Il Passaporto di oggi è come una di quelle edizioni speciali del tuo giornale preferito: arriva impacchettato e puntuale ogni mese, scartocciare il cellophane ti dà sempre una gioia enorme, ma la volta in cui ti recapitano il numero con la copertina cangiante o l’allegato dedicato al tuo film preferito, è festa due volte. L’illustratore che intervistiamo qui si chiama Guido Scarabottolo, è uno splendido cinquantenne e ha segnato la storia dell’illustrazione italiana. L’unico aggetivo che mi viene da associare ai suoi disegni è: innocenti. E nel suo viso ritrovo tantissimo quello di mio padre.
Come vedevi Milano da piccolo e come la vedi ora?
Mi è capitato di fare una mostra esattamente nel luogo dove mio padre ha lavorato per 40 anni. Chissà quante volte è entrato nello stesso piccolo capannone della Breda che il mese scorso ospitava i miei disegni. La Breda era una acciaieria, non c’è più. La Pirelli non c’è più. La Falk non c’è più. Le fabbriche non ci sono più. Al loro posto ci sono quartieri residenziali, uffici, ipermercati, cineplex, qualche giardino e persino musei. Per me i cambiamenti di Milano sono questi.
(Mio padre disegnava meglio di me.)
Quali sono i cambiamenti più forti avvenuti in questi anni nel mondo dell’illustrazione?
L’arrivo del digitale. Per ora non si capisce ancora bene cosa sta cambiando. I programmi di disegno simulano procedimenti fisici legati agli strumenti e ai supporti tradizionali cui siamo ancora abituati. Ma il computer è una cosa diversa da un pennello. Credo, ad esempio, che l’immagine statica perderà moltissimo terreno. Peraltro sono già cambiati i processi di produzione e di fruizione, il mercato è diventato globale.

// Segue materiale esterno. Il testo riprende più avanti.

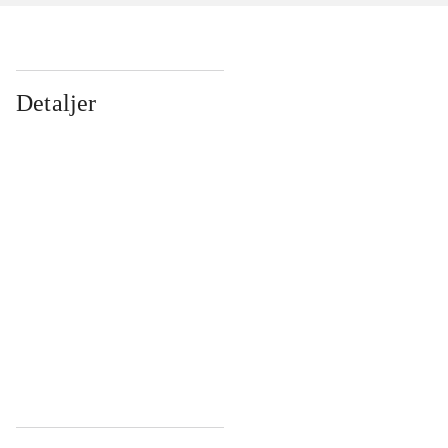
Detaljer
...
...
...
...
...
...
...
...
...
...
...
...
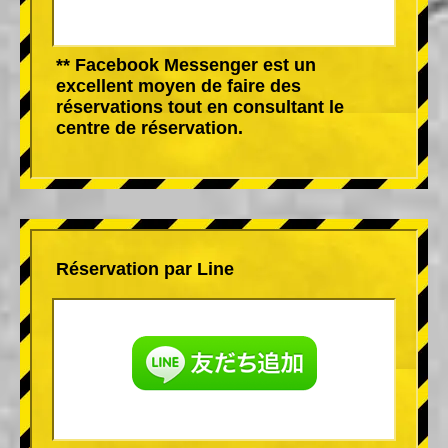
** Facebook Messenger est un
excellent moyen de faire des
réservations tout en consultant le
centre de réservation.
Réservation par Line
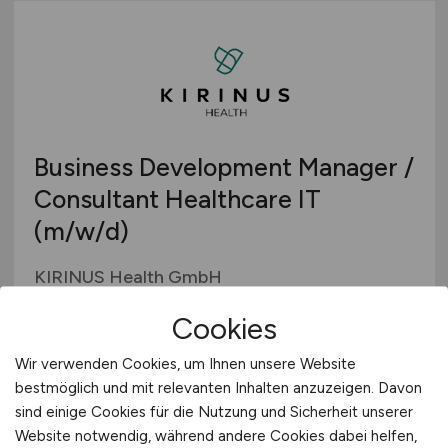
Business Development Manager /
Consultant Healthcare IT
(m/w/d)
KIRINUS Health GmbH
27.07.2026
Cookies
München
Wir verwenden Cookies, um Ihnen unsere Website
bestmöglich und mit relevanten Inhalten anzuzeigen. Davon
sind einige Cookies für die Nutzung und Sicherheit unserer
Website notwendig, während andere Cookies dabei helfen,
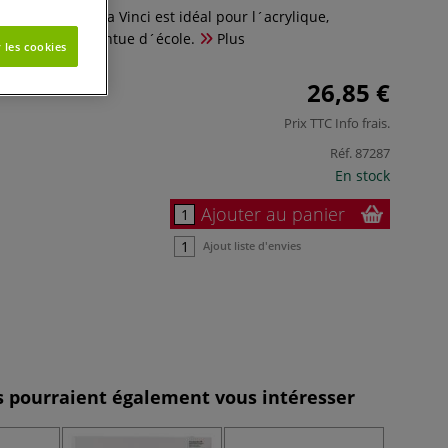
ers, série 2429 Da Vinci est idéal pour l´acrylique,
rs créatifs et peintue d´école.
Plus
 les cookies
26,85 €
Prix TTC
Info frais
.
Réf.
87287
En stock
Ajouter au panier
Ajout liste d'envies
es pourraient également vous intéresser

Il tuo lavoro: talento naturale o anni di sacrifici e studi?
I talenti veri sono pochissimi, forse quelli che emergono a livello mondiale ogni anno si possono contare sulle dita di una mano. Gli altri, me compreso, devono “studiare”, ma non sono mai riuscito a considerarlo un sacrificio.
Raccontaci come è nato il sodalizio con la casa editrice Guanda.
Pare che io sia stato chiamato per merito di uno dei “libri a naso” (disegni d’archivio cuciti da un racconto), piccole autoproduzioni che Giovanna Zoboli e io pubblicavamo a scopo promozionale. Evidentemente le prime prove, poi, erano soddisfacenti…
Ci mandi una fotografia della scrivania su cui stai lavorando in questo momento?
Nel 2005 hai scritto un piccolo saggio sotto forma di lettera aperta sull’Aou Journal. Il titolo era Elogio della Pigrizia e mi ha molto colpito il fatto che io senta la stessa necessità, nonostante abbia una manciata di anni meno di te, di abbandonarmi alla pigrizia creativa per evadere dallo stress lavorativo. Secondo te i ragazzi di oggi sono più o meno logori di quelli della tua epoca?
La storia della pigrizia era un artificio retorico per parlare del fatto che un illustratore non deve pensare solo a disegnare. Da ragazzo lavorare mi costava molta più fatica mentale, in un certo senso mi logorava molto più di ora. A parità di età direi che siamo lì con il logorio. Ai miei tempi, anche se il mercato era più ristretto, c’era certamente meno concorrenza, e questo è un vantaggio, così come un vantaggio era la nostra attitudine a lavorare in gruppo.
L’illustratore disegna e il lettore completa con la sua interpretazione?
Sì, certo. Mi piace molto risolvere un lavoro con poche pennellate (di solito riesco a farlo con i romanzi giapponesi) e questo lascia molto spazio all’interpretazione. Ogni tanto penso che mi piacerebbe arrivare al disegno invisibile.
Qual è la prima cosa che guardi nelle illustrazioni degli altri?
L’intelligenza, la naturalezza e la semplicità.
Nostalgie in corso.
Lasciamo perdere.
Se ti dico Dance Like Shaquille O’Neal, cosa mi disegni?